2. Discussion of the Related Art
Liquid crystal display (LCD) devices use the optical anisotropy and polarization properties of liquid crystal molecules to produce an image. The liquid crystal molecules have long and thin shapes, and have the optical anisotropy property, such that the liquid crystal molecules can be aligned along an alignment direction. The liquid crystal molecules also have the polarization property, such that the alignment direction can be changed according to an intensity of an applied electric field. In particular, the arrangement of the liquid crystal molecules can be changed by varying the intensity of the electric field. Consequently, light transmittance of the liquid crystal molecules is controlled by the electric field, and the LCD device displays images due to the changes in light transmittance.
In general, an LCD device includes a liquid crystal panel and a driving circuit. The liquid crystal panel includes first and second substrates spaced apart from each other and a liquid crystal layer between the first and second substrates. The first substrate, which is commonly referred to as an array substrate, has a thin film transistor and a pixel electrode, and the second substrate, which is commonly referred to as a color filter substrate, has a color filter layer and a common electrode. The driving circuit electrically drives the liquid crystal panel. Since the LCD device is a non-emissive type device, the LCD device includes a light source, such as a backlight unit, under the liquid crystal panel.
FIG. 1 is a schematic diagram illustrating an LCD device according to the related art. In FIG. 1, an LCD device includes a liquid crystal panel 10 and a driving circuit 60. The liquid crystal panel 10 includes a plurality of gate lines GL1 to GLn and a plurality of data lines DL1 to DLm. The plurality of gate lines GL1 to GLn cross the plurality of data lines DL1 to DLm to define a plurality of pixel regions, and each pixel region includes a thin film transistor (TFT) T, a liquid crystal capacitor Clc and a storage capacitor Cst to display images.
The driving circuit 60 includes a timing controller 20, a gate driver 30, a data driver 40 and a power supply 50. The timing controller 20 generates data control signals for the data driver 40 including a plurality of data integrated circuits (ICs) and gate control signals for the gate driver 30 including a plurality of gate ICs using a plurality of external signals from an external system.
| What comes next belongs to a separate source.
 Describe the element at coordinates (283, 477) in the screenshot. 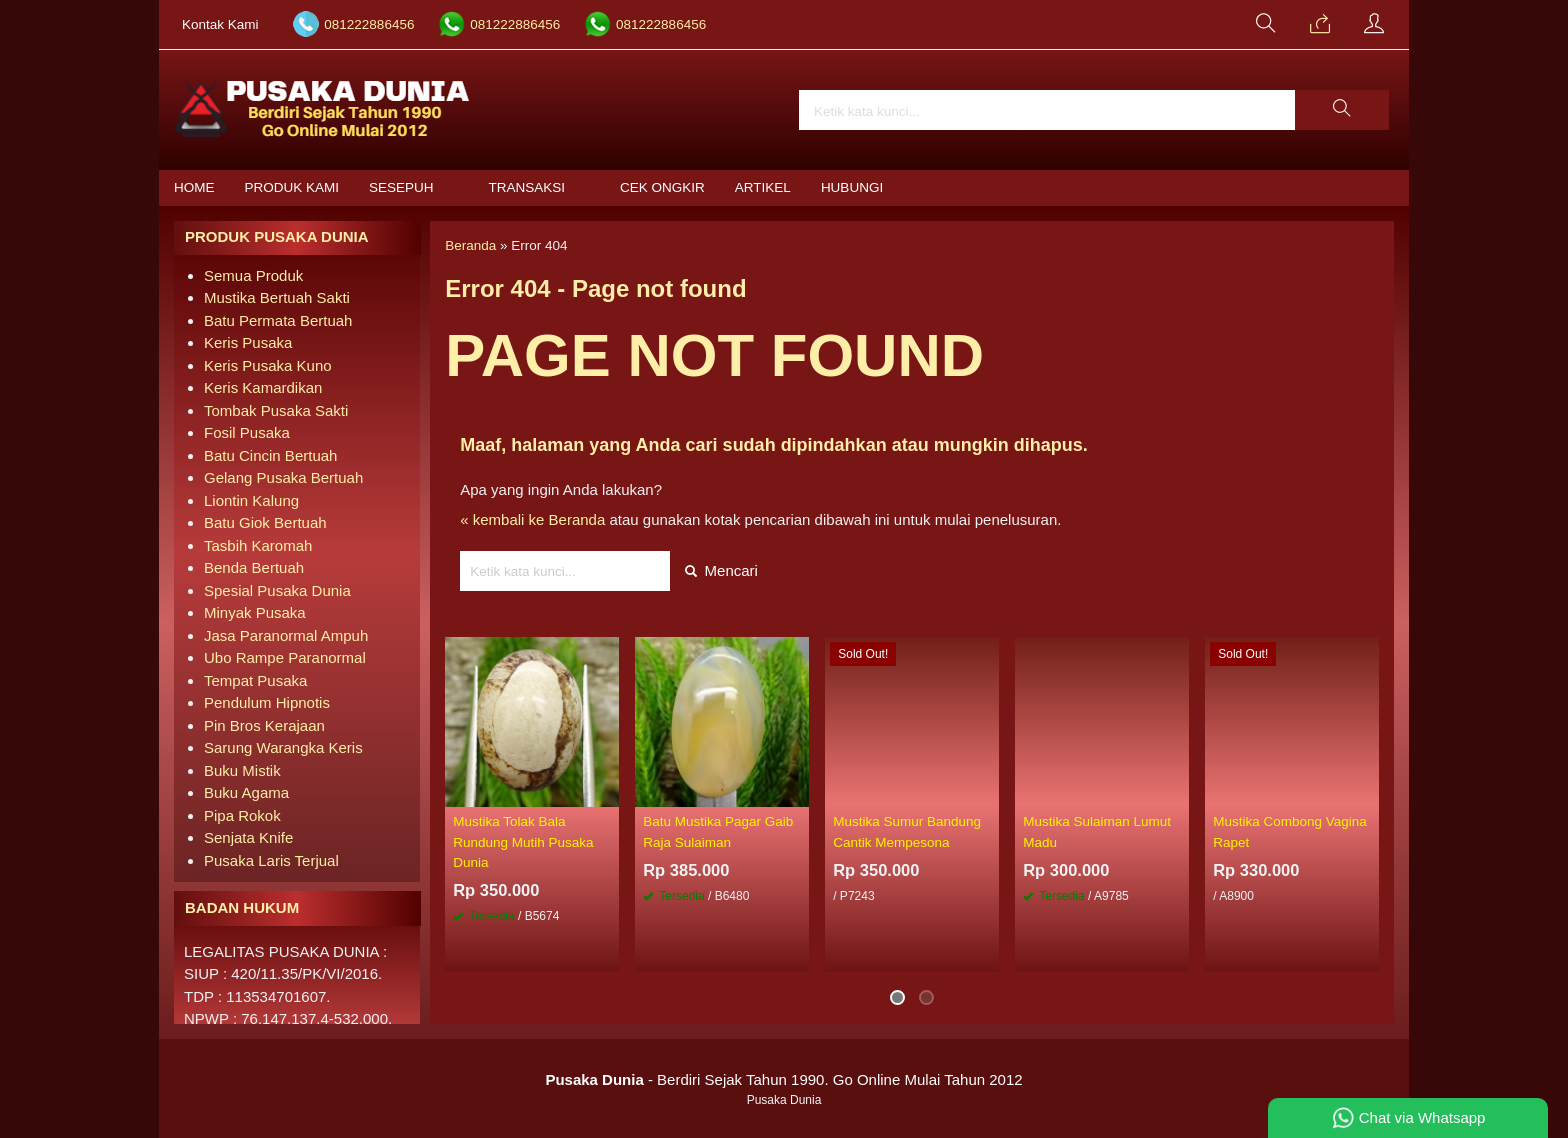

I see `Gelang Pusaka Bertuah` at that location.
Moreover, the timing controller 20 outputs data signals to the data driver 40.
The gate driver 30 controls ON/OFF operation of the thin film transistors (TFTs) in the liquid crystal panel 10 according to the gate control signals from the timing controller 20. On-level gate voltages are sequentially applied to the gate lines GL1 to GLn by a single horizontal synchronization time (1H) to enable the gate lines GL1 to GLn and the TFTs connected to the gate lines GL1 to GLn. When the TFTs corresponding to a single gate line are turned on, the data signals are applied to pixels in the pixel regions of the liquid crystal panel 10 through the data lines DL1 to DLm.
The data driver 40 selects reference voltages of the data signals according to the data control signals from the timing controller 20, and supplies the selected reference voltages to the liquid crystal panel 10 to adjust a rotation angle of liquid crystal molecules. The power supply 50 generates and supplies source voltages to the timing controller 20, the gate driver 30 and the data driver 40. In addition, the power supply 50 generates and supplies a common voltage to the liquid crystal panel 10.
When a power of the LCD device is off, the TFTs are also turned off. As a result, the data signals stored in the liquid crystal capacitor Clc and the storage capacitor Cst remain and are not discharged. Since the remaining data signals abnormally drives the liquid crystal panel for a short time, the liquid crystal panel displays undesired residual images or abnormal images.